[Excerpted data]

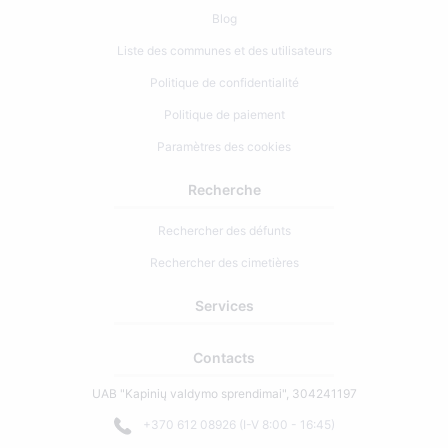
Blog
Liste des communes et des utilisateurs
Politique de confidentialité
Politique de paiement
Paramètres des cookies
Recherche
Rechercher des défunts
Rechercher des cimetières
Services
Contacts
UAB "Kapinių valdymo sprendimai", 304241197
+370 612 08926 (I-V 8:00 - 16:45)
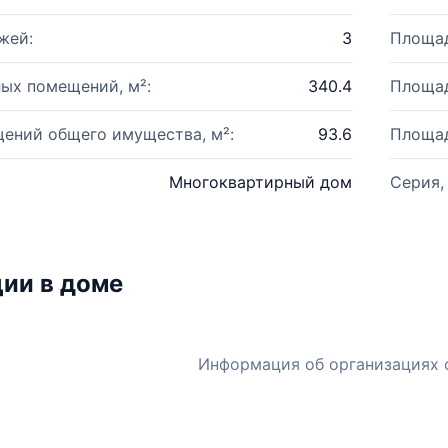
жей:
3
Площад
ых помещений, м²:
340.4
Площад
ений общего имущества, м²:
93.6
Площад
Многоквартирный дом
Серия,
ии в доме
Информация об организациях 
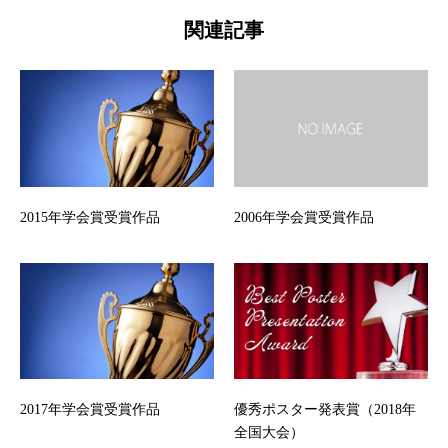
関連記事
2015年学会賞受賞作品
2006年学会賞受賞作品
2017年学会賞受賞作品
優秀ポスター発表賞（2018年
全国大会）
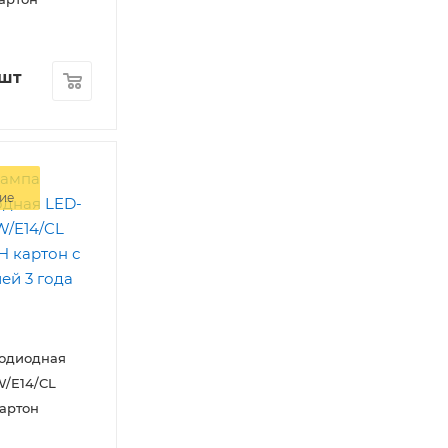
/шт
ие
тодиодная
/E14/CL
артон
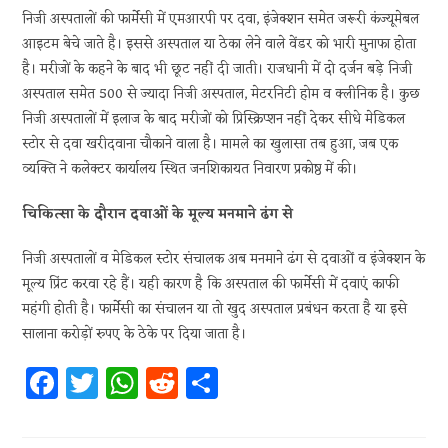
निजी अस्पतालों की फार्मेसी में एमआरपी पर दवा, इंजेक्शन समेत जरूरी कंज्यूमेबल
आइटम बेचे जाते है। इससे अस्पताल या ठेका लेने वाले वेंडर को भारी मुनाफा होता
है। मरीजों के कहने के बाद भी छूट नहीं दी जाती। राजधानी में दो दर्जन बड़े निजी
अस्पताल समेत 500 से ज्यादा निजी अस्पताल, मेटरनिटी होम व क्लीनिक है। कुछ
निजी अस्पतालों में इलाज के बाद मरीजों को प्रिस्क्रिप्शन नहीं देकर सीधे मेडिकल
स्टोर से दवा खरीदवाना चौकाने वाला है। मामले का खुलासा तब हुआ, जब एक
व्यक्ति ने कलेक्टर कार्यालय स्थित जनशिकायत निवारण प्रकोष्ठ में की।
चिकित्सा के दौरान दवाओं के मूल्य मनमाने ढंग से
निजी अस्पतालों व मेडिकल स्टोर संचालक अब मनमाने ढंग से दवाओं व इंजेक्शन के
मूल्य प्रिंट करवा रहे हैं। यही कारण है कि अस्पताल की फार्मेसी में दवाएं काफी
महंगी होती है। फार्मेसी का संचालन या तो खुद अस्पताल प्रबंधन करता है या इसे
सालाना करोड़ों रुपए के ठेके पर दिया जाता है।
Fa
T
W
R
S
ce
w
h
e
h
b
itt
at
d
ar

[/Excerpted data]
[Excerpted data]

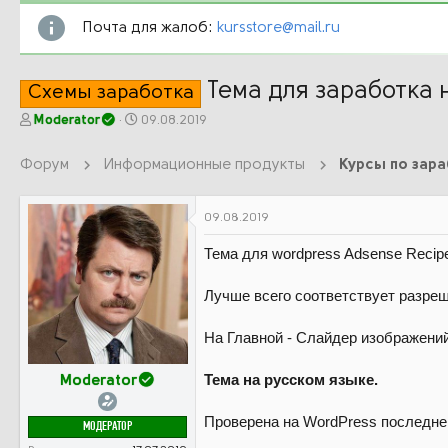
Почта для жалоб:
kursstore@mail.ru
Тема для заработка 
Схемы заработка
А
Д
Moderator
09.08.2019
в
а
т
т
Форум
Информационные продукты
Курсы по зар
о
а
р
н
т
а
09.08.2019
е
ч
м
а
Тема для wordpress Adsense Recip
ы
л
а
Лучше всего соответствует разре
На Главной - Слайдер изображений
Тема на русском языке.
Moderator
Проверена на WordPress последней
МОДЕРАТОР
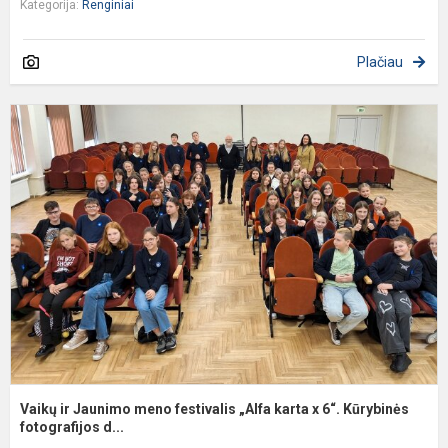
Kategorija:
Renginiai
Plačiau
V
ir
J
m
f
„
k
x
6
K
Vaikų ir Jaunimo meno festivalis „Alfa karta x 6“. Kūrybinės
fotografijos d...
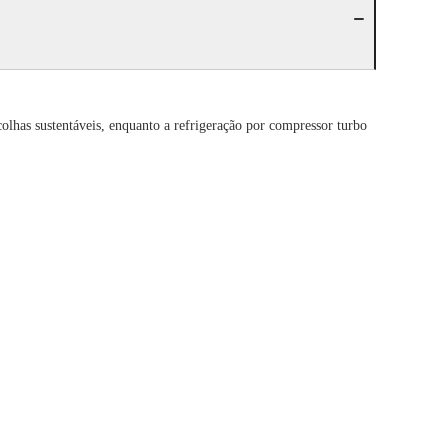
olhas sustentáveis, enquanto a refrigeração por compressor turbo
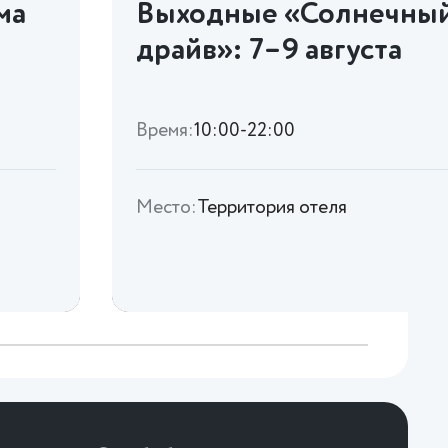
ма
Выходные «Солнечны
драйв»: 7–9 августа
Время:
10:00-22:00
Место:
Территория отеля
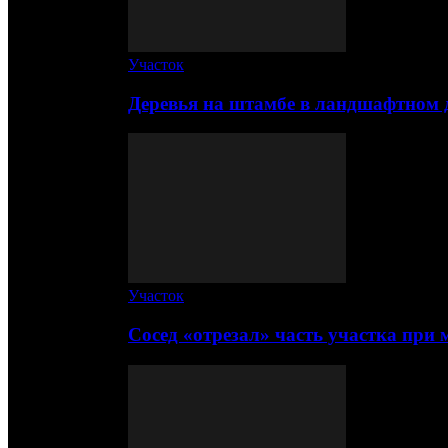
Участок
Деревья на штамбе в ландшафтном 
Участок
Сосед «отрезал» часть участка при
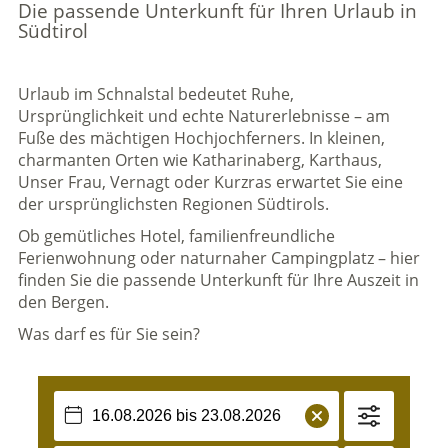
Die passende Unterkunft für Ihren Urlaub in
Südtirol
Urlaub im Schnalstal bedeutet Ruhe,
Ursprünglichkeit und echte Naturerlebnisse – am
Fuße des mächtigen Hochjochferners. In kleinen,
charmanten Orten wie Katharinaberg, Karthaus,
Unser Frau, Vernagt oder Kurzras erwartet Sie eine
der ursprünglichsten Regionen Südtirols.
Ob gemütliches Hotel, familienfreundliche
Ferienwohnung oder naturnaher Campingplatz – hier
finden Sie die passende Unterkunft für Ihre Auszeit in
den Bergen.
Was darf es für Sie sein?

[/Excerpted data]

*Problem requirements:*
Pick out each line above that includes "Unterkunft" and show it.

*Task solution:*
Die passende Unterkunft für Ihren Urlaub in
finden Sie die passende Unterkunft für Ihre Auszeit in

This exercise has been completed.